What the exercise asks >>
Only the line containing "Thiết bị trên" and the lines after it, through the end of the entries, should be output exactly.

-- Extracted data follows --

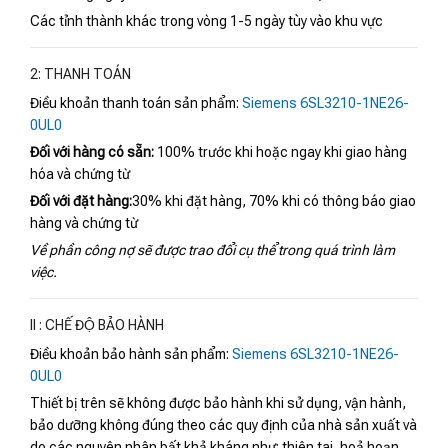
Các tỉnh thành khác trong vòng 1-5 ngày tùy vào khu vực
2: THANH TOÁN
Điều khoản thanh toán sản phẩm:
Siemens 6SL3210-1NE26-
0UL0
Đối với hàng có sẵn:
100% trước khi hoặc ngay khi giao hàng
hóa và chứng từ
Đối với đặt hàng:
30% khi đặt hàng, 70% khi có thông báo giao
hàng và chứng từ
Về phần công nợ sẽ được trao đổi cụ thể trong quá trình làm
việc.
II : CHẾ ĐỘ BẢO HÀNH
Điều khoản bảo hành sản phẩm:
Siemens 6SL3210-1NE26-
0UL0
Thiết bị trên sẽ không được bảo hành khi sử dụng, vận hành,
bảo dưỡng không đúng theo các quy định của nhà sản xuất và
do các nguyên nhân bất khả kháng như: thiên tai, hoả hoạn,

-- Extracted data concluded --

Exercise result >>
Thiết bị trên sẽ không được bảo hành khi sử dụng, vận hành,
bảo dưỡng không đúng theo các quy định của nhà sản xuất và
do các nguyên nhân bất khả kháng như: thiên tai, hoả hoạn,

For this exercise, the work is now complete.